Using Slurm scheduler

xqute = Xqute(
    'slurm',
    forks=100,
    scheduler_opts = {
        "sbatch": 'path to sbatch',
        "scancel": 'path to scancel',
        "squeue": 'path to squeue',
        "partition": '1-day',  # or partition='1-day'
        "time": '01:00:00',
        ...
    },
)

Using ssh scheduler

xqute = Xqute(
    'ssh',
    forks=100,
    scheduler_opts={
        "ssh": 'path to ssh',
        "servers": {
            "server1": {
                "user": ...,
                "port": 22,
                "keyfile": ...,
                # How long to keep the ssh connection alive
                "ctrl_persist": 600,
                # Where to store the control socket
                "ctrl_dir": "/tmp",
            },
            ...
        }
    },
    ...
)

SSH servers must share the same filesystem and using keyfile authentication.

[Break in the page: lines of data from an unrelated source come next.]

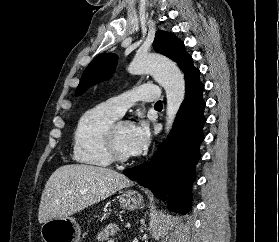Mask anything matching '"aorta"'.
Returning a JSON list of instances; mask_svg holds the SVG:
<instances>
[{"instance_id":"762f6f07","label":"aorta","mask_w":279,"mask_h":242,"mask_svg":"<svg viewBox=\"0 0 279 242\" xmlns=\"http://www.w3.org/2000/svg\"><path fill=\"white\" fill-rule=\"evenodd\" d=\"M128 71L131 74L149 73L165 89L167 98L165 130L168 134L185 96V81L180 69L166 57L137 54L130 63Z\"/></svg>"}]
</instances>
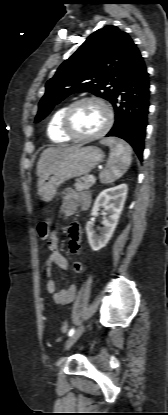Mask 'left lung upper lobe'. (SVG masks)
<instances>
[{"label": "left lung upper lobe", "mask_w": 168, "mask_h": 415, "mask_svg": "<svg viewBox=\"0 0 168 415\" xmlns=\"http://www.w3.org/2000/svg\"><path fill=\"white\" fill-rule=\"evenodd\" d=\"M140 52L118 27L108 25L92 33L46 83L35 122L41 121L69 95L90 92L111 102Z\"/></svg>", "instance_id": "1"}]
</instances>
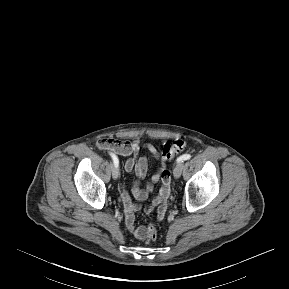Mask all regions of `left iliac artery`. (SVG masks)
<instances>
[{"label":"left iliac artery","instance_id":"left-iliac-artery-1","mask_svg":"<svg viewBox=\"0 0 289 289\" xmlns=\"http://www.w3.org/2000/svg\"><path fill=\"white\" fill-rule=\"evenodd\" d=\"M191 158V155L190 154H183L182 156H180L178 159H177V162L180 163V162H183L185 160H189Z\"/></svg>","mask_w":289,"mask_h":289}]
</instances>
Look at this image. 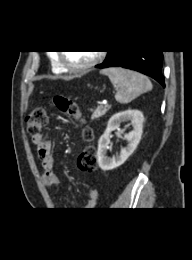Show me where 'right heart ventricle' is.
I'll return each mask as SVG.
<instances>
[{
  "instance_id": "1",
  "label": "right heart ventricle",
  "mask_w": 192,
  "mask_h": 260,
  "mask_svg": "<svg viewBox=\"0 0 192 260\" xmlns=\"http://www.w3.org/2000/svg\"><path fill=\"white\" fill-rule=\"evenodd\" d=\"M51 68L54 73H64L66 71L65 68L59 62L58 56L53 54L50 56Z\"/></svg>"
}]
</instances>
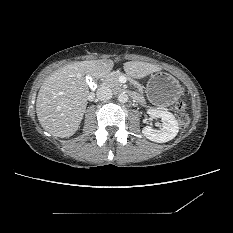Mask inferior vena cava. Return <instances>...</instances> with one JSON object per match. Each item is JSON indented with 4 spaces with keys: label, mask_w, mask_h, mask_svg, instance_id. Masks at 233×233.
<instances>
[{
    "label": "inferior vena cava",
    "mask_w": 233,
    "mask_h": 233,
    "mask_svg": "<svg viewBox=\"0 0 233 233\" xmlns=\"http://www.w3.org/2000/svg\"><path fill=\"white\" fill-rule=\"evenodd\" d=\"M112 90L108 86H101L97 89L96 96L101 101H106L112 98Z\"/></svg>",
    "instance_id": "inferior-vena-cava-1"
}]
</instances>
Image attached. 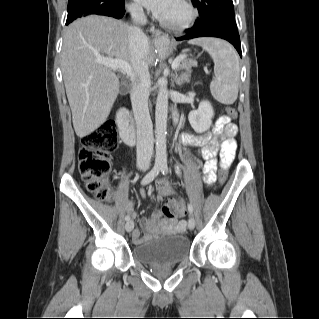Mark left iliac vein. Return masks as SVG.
<instances>
[{"label": "left iliac vein", "mask_w": 319, "mask_h": 319, "mask_svg": "<svg viewBox=\"0 0 319 319\" xmlns=\"http://www.w3.org/2000/svg\"><path fill=\"white\" fill-rule=\"evenodd\" d=\"M194 227H195V219H194V217L191 216V217L188 219V228H189L190 230H193Z\"/></svg>", "instance_id": "left-iliac-vein-1"}]
</instances>
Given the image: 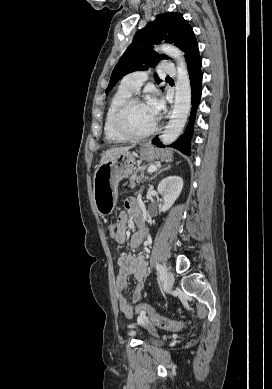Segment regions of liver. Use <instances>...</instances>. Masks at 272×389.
I'll use <instances>...</instances> for the list:
<instances>
[{"label":"liver","mask_w":272,"mask_h":389,"mask_svg":"<svg viewBox=\"0 0 272 389\" xmlns=\"http://www.w3.org/2000/svg\"><path fill=\"white\" fill-rule=\"evenodd\" d=\"M134 145H131V146H125V147H115V148H111V149H108L107 151H105L103 154H102V157H101V163H104L105 161H107L109 158H112L116 155H119L121 153H124V152H127L129 151L131 148H133Z\"/></svg>","instance_id":"1"}]
</instances>
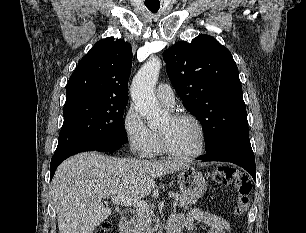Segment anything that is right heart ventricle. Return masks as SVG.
I'll list each match as a JSON object with an SVG mask.
<instances>
[{
	"instance_id": "1",
	"label": "right heart ventricle",
	"mask_w": 306,
	"mask_h": 233,
	"mask_svg": "<svg viewBox=\"0 0 306 233\" xmlns=\"http://www.w3.org/2000/svg\"><path fill=\"white\" fill-rule=\"evenodd\" d=\"M162 146H161V140H160V136L158 135V141H157V150L156 152H162Z\"/></svg>"
}]
</instances>
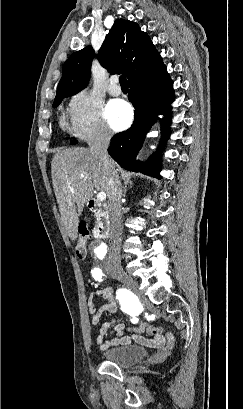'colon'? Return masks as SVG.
Segmentation results:
<instances>
[{
  "label": "colon",
  "mask_w": 243,
  "mask_h": 409,
  "mask_svg": "<svg viewBox=\"0 0 243 409\" xmlns=\"http://www.w3.org/2000/svg\"><path fill=\"white\" fill-rule=\"evenodd\" d=\"M80 235H81V238L79 239L76 245V255L78 258L82 259L85 257V254H86L85 239L90 236V232L86 225L80 226Z\"/></svg>",
  "instance_id": "5ec220e1"
}]
</instances>
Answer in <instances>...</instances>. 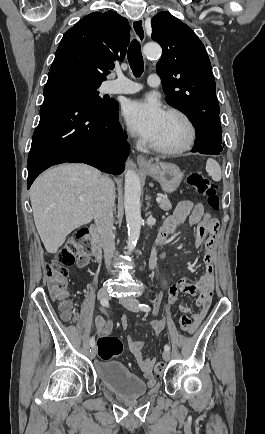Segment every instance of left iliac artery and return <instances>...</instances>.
Instances as JSON below:
<instances>
[{"label": "left iliac artery", "mask_w": 265, "mask_h": 434, "mask_svg": "<svg viewBox=\"0 0 265 434\" xmlns=\"http://www.w3.org/2000/svg\"><path fill=\"white\" fill-rule=\"evenodd\" d=\"M139 308H140L142 311H146V312L151 310V308H150L147 304H139ZM164 350L169 351V350H170V346H169L168 344H166V345L164 346Z\"/></svg>", "instance_id": "1"}]
</instances>
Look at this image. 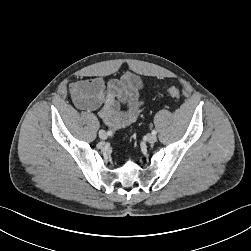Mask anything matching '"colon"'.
<instances>
[{"mask_svg":"<svg viewBox=\"0 0 251 251\" xmlns=\"http://www.w3.org/2000/svg\"><path fill=\"white\" fill-rule=\"evenodd\" d=\"M167 93L174 99H179L181 96L179 89L173 86L167 88Z\"/></svg>","mask_w":251,"mask_h":251,"instance_id":"colon-1","label":"colon"}]
</instances>
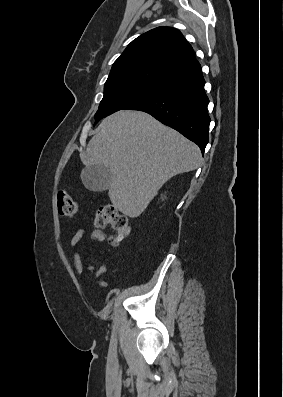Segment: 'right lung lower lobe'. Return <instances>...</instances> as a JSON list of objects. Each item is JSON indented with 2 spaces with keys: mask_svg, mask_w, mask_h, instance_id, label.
Here are the masks:
<instances>
[{
  "mask_svg": "<svg viewBox=\"0 0 283 397\" xmlns=\"http://www.w3.org/2000/svg\"><path fill=\"white\" fill-rule=\"evenodd\" d=\"M202 70L168 82L134 103L127 110L144 111L196 143L202 153L209 141V99Z\"/></svg>",
  "mask_w": 283,
  "mask_h": 397,
  "instance_id": "obj_1",
  "label": "right lung lower lobe"
}]
</instances>
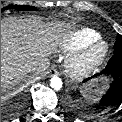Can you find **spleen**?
Here are the masks:
<instances>
[{"label": "spleen", "instance_id": "3e777b00", "mask_svg": "<svg viewBox=\"0 0 122 122\" xmlns=\"http://www.w3.org/2000/svg\"><path fill=\"white\" fill-rule=\"evenodd\" d=\"M105 87H99L98 83H91L81 91L86 98L96 97L104 93Z\"/></svg>", "mask_w": 122, "mask_h": 122}]
</instances>
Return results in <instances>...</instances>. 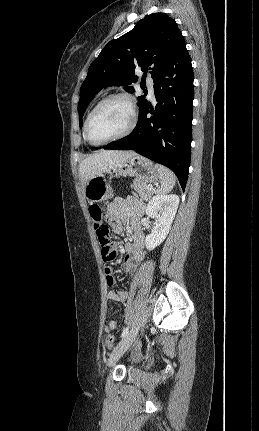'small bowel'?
Returning <instances> with one entry per match:
<instances>
[{
    "label": "small bowel",
    "instance_id": "obj_1",
    "mask_svg": "<svg viewBox=\"0 0 259 431\" xmlns=\"http://www.w3.org/2000/svg\"><path fill=\"white\" fill-rule=\"evenodd\" d=\"M143 205L133 197L116 198L107 207V216L114 232H121L124 225H129L131 230L130 241L124 245L125 256L123 258V270L133 275L138 265L144 259L145 237L140 223V215ZM106 282L109 287L115 286L112 267L105 268ZM128 293L126 291L110 290L107 298L115 302H125ZM105 331L111 332L118 328V321L110 320L105 324Z\"/></svg>",
    "mask_w": 259,
    "mask_h": 431
}]
</instances>
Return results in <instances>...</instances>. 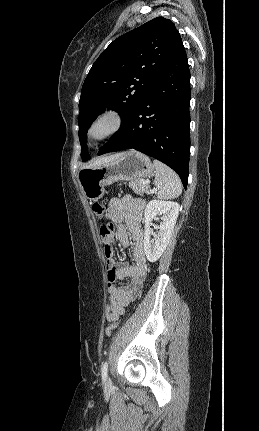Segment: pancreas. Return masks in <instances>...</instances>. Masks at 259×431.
I'll return each instance as SVG.
<instances>
[{
    "mask_svg": "<svg viewBox=\"0 0 259 431\" xmlns=\"http://www.w3.org/2000/svg\"><path fill=\"white\" fill-rule=\"evenodd\" d=\"M129 186L132 188V190L139 195H143L144 193L148 194L149 193V185L143 184L141 182V180H133L129 183Z\"/></svg>",
    "mask_w": 259,
    "mask_h": 431,
    "instance_id": "1",
    "label": "pancreas"
}]
</instances>
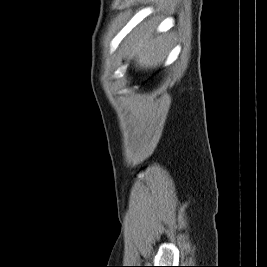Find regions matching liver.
<instances>
[{"instance_id":"obj_1","label":"liver","mask_w":267,"mask_h":267,"mask_svg":"<svg viewBox=\"0 0 267 267\" xmlns=\"http://www.w3.org/2000/svg\"><path fill=\"white\" fill-rule=\"evenodd\" d=\"M156 22L157 18L151 19L126 41V56L136 62V67L155 68L163 63L168 54L167 35L158 33Z\"/></svg>"}]
</instances>
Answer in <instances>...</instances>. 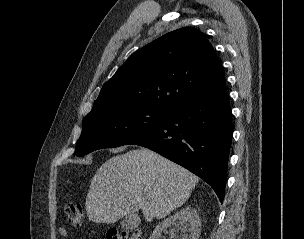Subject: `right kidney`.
Masks as SVG:
<instances>
[{
  "label": "right kidney",
  "mask_w": 304,
  "mask_h": 239,
  "mask_svg": "<svg viewBox=\"0 0 304 239\" xmlns=\"http://www.w3.org/2000/svg\"><path fill=\"white\" fill-rule=\"evenodd\" d=\"M176 225L171 231V239H199L201 222L197 211L190 206L181 208L159 223L153 230L150 239H159L168 227Z\"/></svg>",
  "instance_id": "1"
}]
</instances>
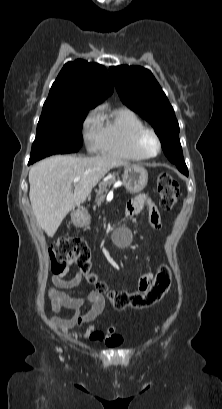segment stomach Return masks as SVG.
I'll list each match as a JSON object with an SVG mask.
<instances>
[{
	"instance_id": "stomach-1",
	"label": "stomach",
	"mask_w": 222,
	"mask_h": 409,
	"mask_svg": "<svg viewBox=\"0 0 222 409\" xmlns=\"http://www.w3.org/2000/svg\"><path fill=\"white\" fill-rule=\"evenodd\" d=\"M122 179L127 191L136 194L145 188L148 173L142 166L131 165L125 168ZM71 220L74 226L83 228L89 226L91 217L86 210H80L72 213Z\"/></svg>"
}]
</instances>
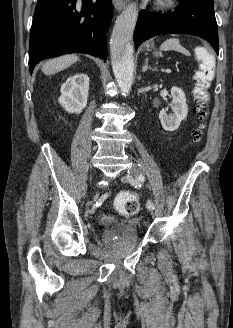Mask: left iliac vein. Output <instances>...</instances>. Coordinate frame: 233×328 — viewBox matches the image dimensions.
<instances>
[{
	"label": "left iliac vein",
	"instance_id": "4c4485c4",
	"mask_svg": "<svg viewBox=\"0 0 233 328\" xmlns=\"http://www.w3.org/2000/svg\"><path fill=\"white\" fill-rule=\"evenodd\" d=\"M139 174H140V169L138 168V166L133 165L130 168V170L128 171L127 175L122 177V181L133 185L137 176H139ZM148 209L150 210L152 216H154L155 213H154L153 209H151V208H148Z\"/></svg>",
	"mask_w": 233,
	"mask_h": 328
}]
</instances>
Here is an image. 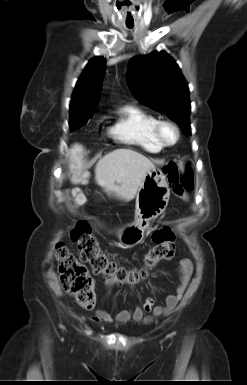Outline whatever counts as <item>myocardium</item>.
<instances>
[{
    "instance_id": "f54148a6",
    "label": "myocardium",
    "mask_w": 247,
    "mask_h": 385,
    "mask_svg": "<svg viewBox=\"0 0 247 385\" xmlns=\"http://www.w3.org/2000/svg\"><path fill=\"white\" fill-rule=\"evenodd\" d=\"M166 128L172 129L175 134V138L172 142H168L164 138V130ZM153 135L162 147H173L178 143L180 139V130L178 126L170 120H158L154 125Z\"/></svg>"
}]
</instances>
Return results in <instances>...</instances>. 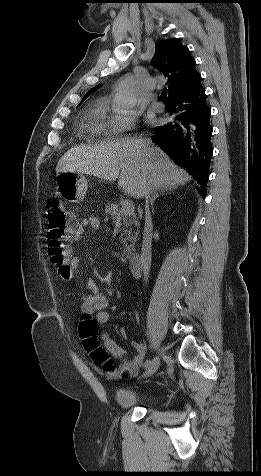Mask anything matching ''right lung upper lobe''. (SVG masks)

Using Google Batch Jobs scheduler

xqute = Xqute(
    'gbatch',
    forks=100,
    scheduler_opts={
        "project": "your-gcp-project-id",
        "location": "us-central1",
        "gcloud": "path to gcloud",  # must be authenticated
        # see https://cloud.google.com/batch/docs/create-run-example-job#create-job
        "taskGroups": [ ... ],
    }
)

Using Container scheduler

xqute = Xqute(
    'container',
    forks=100,
    scheduler_opts={
        "image": "docker://bash:latest",  # or path to sif file for apptainer
        "entrypoint": "/usr/local/bin/bash",
        "bin": "docker",  # or "podman" or "apptainer"
        "volumes": "/path/on/host:/path/in/container",  # extra volume mapping
        "envs": {"MY_ENV_VAR": "value"},  # environment variables to set
        "remove": True,  # remove container after execution (Docker/Podman only)
        # additional arguments to pass to the container runtime
        "bin_args": ["--hostname", "xqute-container"],
    }
)

Plugins

To write a plugin for xqute, you will need to implement the following hooks:

  • def on_init(scheduler): Right after scheduler object is initialized
  • def on_shutdown(scheduler, sig): When scheduler is shutting down
  • async def on_job_init(scheduler, job): When the job is initialized
  • async def on_job_queued(scheduler, job): When the job is queued
  • async def on_job_submitted(scheduler, job): When the job is submitted
  • async def on_job_started(scheduler, job): When the job is started (when status changed to running)
  • async def on_job_polling(scheduler, job, counter): When job status is being polled
  • async def on_job_killing(scheduler, job): When the job is being killed
  • async def on_job_killed(scheduler, job): When the job is killed
  • async def on_job_failed(scheduler, job): When the job is failed
  • async def on_job_succeeded(scheduler, job): When the job is succeeded
  • def on_jobcmd_init(scheduler, job) -> str: When the job command wrapper script is initialized before the prescript is run. This will replace the placeholder {jobcmd_init} in the wrapper script.
  • def on_jobcmd_prep(scheduler, job) -> str: When the job command is right about to run in the wrapper script. This will replace the placeholder {jobcmd_prep} in the wrapper script.
  • def on_jobcmd_end(scheduler, job) -> str: When the job command wrapper script is about to end and after the postscript is run. This will replace the placeholder {jobcmd_end} in the wrapper script.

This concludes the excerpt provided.